Given that Pregel/Giraph is network-bound, my bet is that one more iteration should be cheaper than lots of large messages.

One of the ways we've thought about improving the clustering implementation in the Okapi library (although we haven't implemented it yet) is the following. In the naive implementation EVERY vertex sends its friend list to ALL its neighbours. But, because in a triangle it's enough for just 1 of the vertices to detect the triangle, you can have a vertex send its friend list only to neighbors that have lower id. This way, the node with the lower id in the triangle can detect the triangle and simply notify its neighbors that they belong to one (every vertex needs to know).

Now, I think this works only for undirected graphs and it adds an extra iteration with respect to the naive implementation, but can probably reduce the amount of traffic and memory used significantly.

By taking a quick look at the algorithm by Ediger et al that Arun implemented, it uses a similar approach, that is, selectively propagating vertex ids. That one introduces more iterations, but probably reduces the amount of traffic even more which can be very beneficial. It could be interesting to compare these approaches.

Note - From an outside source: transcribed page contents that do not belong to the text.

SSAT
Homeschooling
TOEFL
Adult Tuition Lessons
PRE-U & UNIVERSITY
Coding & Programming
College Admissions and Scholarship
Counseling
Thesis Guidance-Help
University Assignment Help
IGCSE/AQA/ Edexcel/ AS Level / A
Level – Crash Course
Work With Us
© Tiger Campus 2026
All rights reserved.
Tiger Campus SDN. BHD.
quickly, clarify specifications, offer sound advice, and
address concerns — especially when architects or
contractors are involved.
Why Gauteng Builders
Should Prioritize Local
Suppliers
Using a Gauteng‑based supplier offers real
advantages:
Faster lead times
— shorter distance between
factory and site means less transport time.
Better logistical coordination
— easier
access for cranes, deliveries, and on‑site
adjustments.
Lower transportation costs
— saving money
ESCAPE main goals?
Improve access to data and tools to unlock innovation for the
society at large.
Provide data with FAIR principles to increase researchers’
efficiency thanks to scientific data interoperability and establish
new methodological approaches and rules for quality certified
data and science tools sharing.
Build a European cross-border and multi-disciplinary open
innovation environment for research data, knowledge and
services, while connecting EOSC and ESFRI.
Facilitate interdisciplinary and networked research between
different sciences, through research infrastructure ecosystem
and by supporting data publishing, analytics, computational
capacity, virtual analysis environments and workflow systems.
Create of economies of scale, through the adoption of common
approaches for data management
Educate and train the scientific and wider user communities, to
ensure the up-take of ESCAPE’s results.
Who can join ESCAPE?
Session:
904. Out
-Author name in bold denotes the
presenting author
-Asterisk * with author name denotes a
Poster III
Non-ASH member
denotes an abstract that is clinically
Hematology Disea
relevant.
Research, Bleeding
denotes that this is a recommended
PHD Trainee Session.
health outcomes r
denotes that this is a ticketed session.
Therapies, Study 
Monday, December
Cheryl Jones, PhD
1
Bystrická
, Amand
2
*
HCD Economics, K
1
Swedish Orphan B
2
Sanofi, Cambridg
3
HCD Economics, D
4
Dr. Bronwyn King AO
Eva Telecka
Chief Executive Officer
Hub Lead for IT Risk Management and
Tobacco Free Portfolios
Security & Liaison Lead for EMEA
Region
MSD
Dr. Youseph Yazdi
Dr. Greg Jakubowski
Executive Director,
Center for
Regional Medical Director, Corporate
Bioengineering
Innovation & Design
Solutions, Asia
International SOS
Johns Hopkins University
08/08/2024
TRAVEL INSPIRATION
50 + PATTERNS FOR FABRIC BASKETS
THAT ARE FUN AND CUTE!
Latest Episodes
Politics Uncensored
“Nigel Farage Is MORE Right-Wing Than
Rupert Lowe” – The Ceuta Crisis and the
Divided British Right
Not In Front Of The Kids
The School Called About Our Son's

It has been some time and I don't remember all my comments.  I think you can replace LongArrayListWritables with class that will sort numbers inside, make a diff compression and write variable length numbers.
This might cut memory usage by 80~90% (depending on graph properties).
You could also reduce a number of memory allocations and use primitive collections.


For Okapi ML library it is mentioned that some tuning should be done .Can you clarify that what modification we have to do?


Check Okapi ML library from Grafos:
It needs some tuning but it will work.


  Does anybody know if there are examples of implementation in giraph for clustering coefficient (counting triangles)? Thanks!